I have often wondered what miracles could be accomplished if candidates took those millions they use to travel around the country via bus and plane, creating a presence on television, radio, newspaper and Internet, while smiling, waving, shaking hands and kissing babies, to provide something needed in our country such as building some new factories.
Of course, this is a dream that will never be realized. In the early days of our country, people were simply elected on the merit of what was written about them in newspapers and through word of mouth.
It was an once-in-a-lifetime opportunity for most Americans to even get to see a candidate let alone a president.
We had candidates such as Washington, Jefferson, Adams and countless others who traveled as far as the horse and buggy or ship or boat might carry them.
When trains came along, candidates would stump largely only where the rails could carry them. The classic speech from the rear of a caboose is a wonderful early political image.
Today, however, candidates are in our face almost every minute trying to get our attention to get behind their agenda.
It is safe to say that more money has probably been spent in some races than ever before. What could be done with that? What if it was put in Social Security? What if it was used to help our military families? Instead, it turns the political wheels.
Now that it is all over and the gloves are off, candidates could instead put on their mitts. Let’s have all the candidates — winners and losers — form baseball teams and gather in the largest stadium in the country and face off one final time for the enjoyment of the people.
On the national level, we could have President Barrack Obama, Vice President Joe Biden, Speaker Nancy Pelosi and Sen. Harry Reid on one team. A grouping of newly-elected Republican congressmen and senators could comprise the other side led by the next Speaker of the House U.S. Rep. John A. Boehner. It could be shown on pay-per-view, and the money raised from the event could go toward helping pay down the national debt.

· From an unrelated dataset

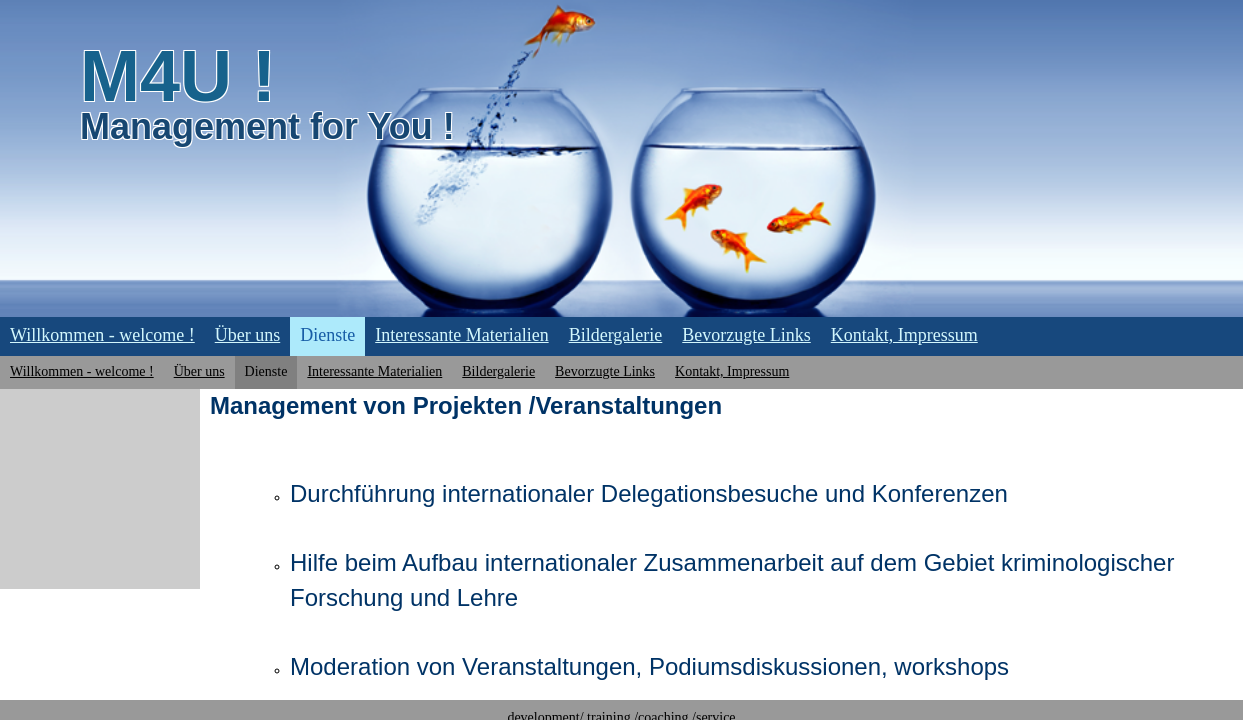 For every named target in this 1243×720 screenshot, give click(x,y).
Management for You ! (267, 126) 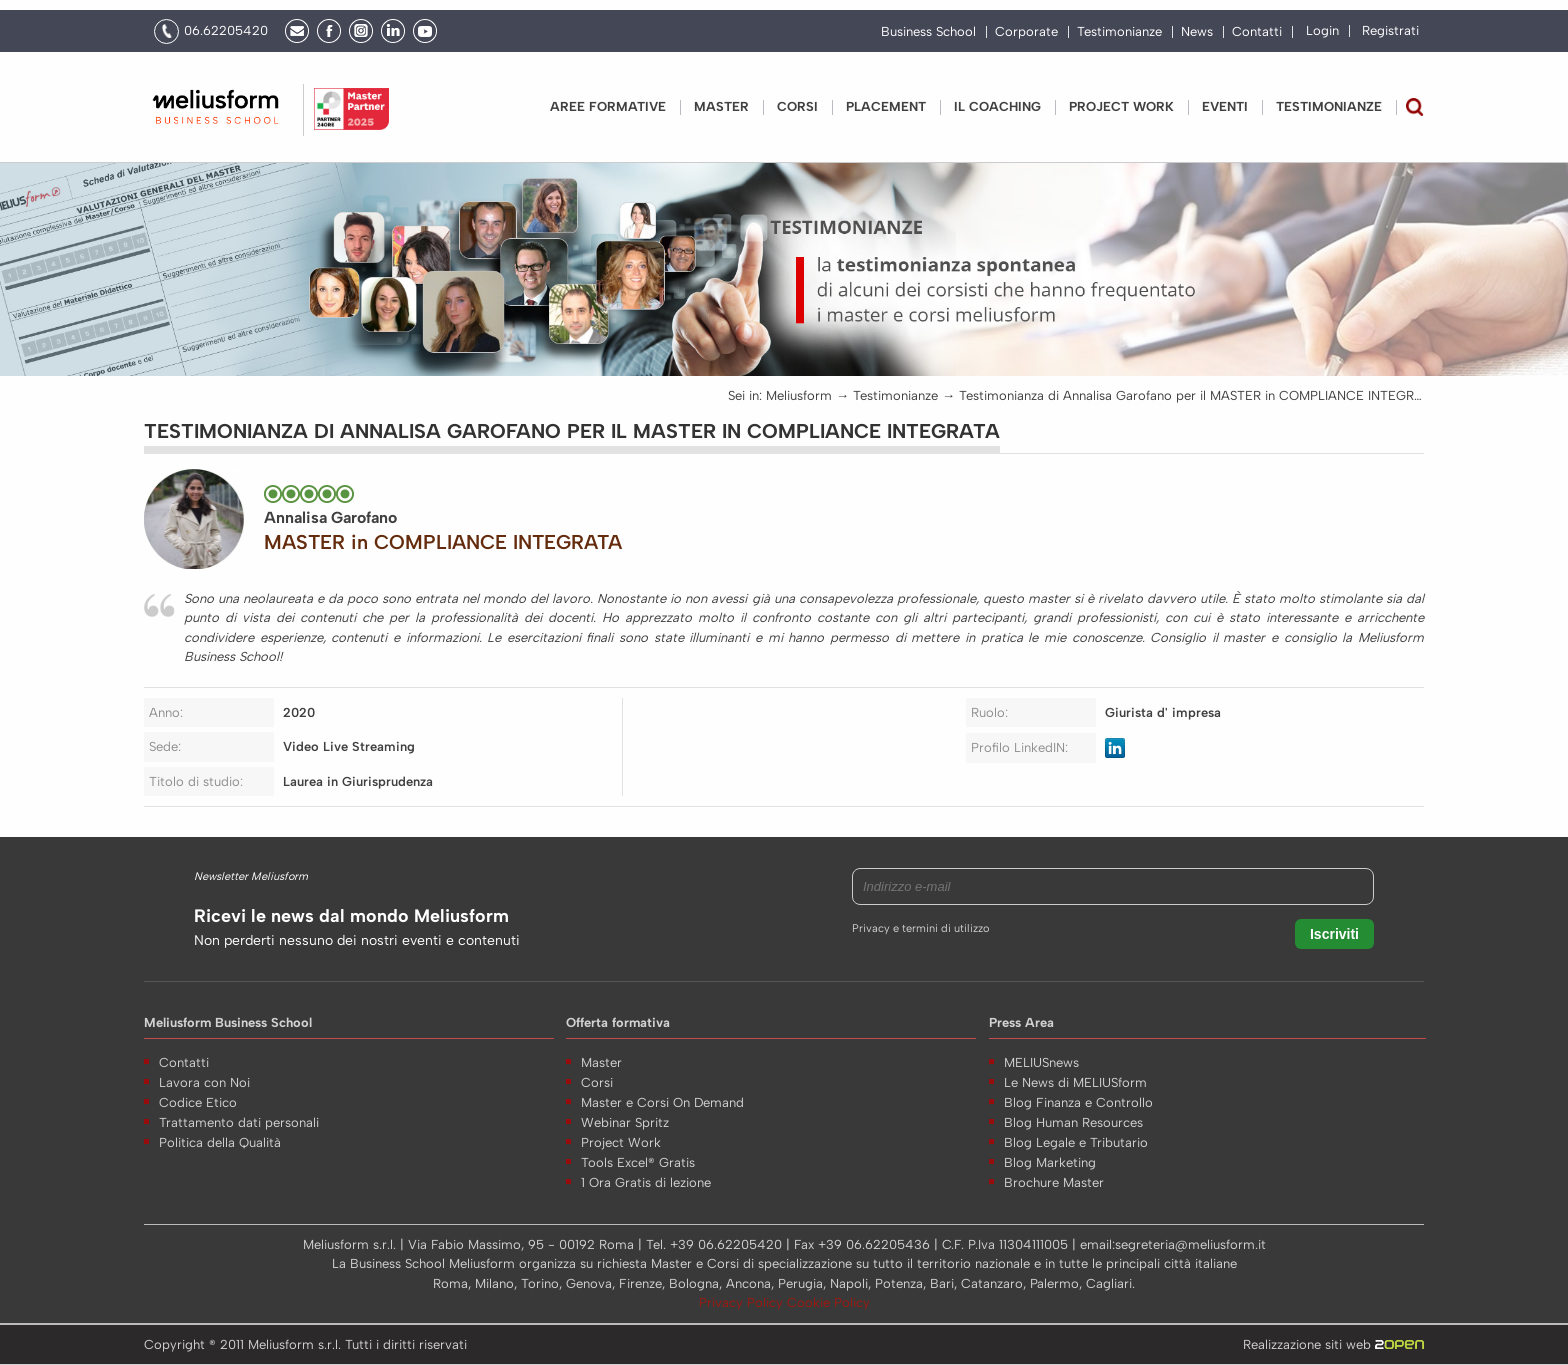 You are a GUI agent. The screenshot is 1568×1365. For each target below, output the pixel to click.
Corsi (797, 106)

That would at least be more entertaining than the last many months have been.
This would be a tremendous way for candidates to help relieve the tension that the election has placed on families across the country.
If baseball isn’t the answer, they could don oven mitts and the competition could be a bake-off. With the popularity of the Food Network these days, I bet even that would work.
Then after the games are over, hopefully, they can all shakes hands, and the winners and losers can work together to make our country a better place to live.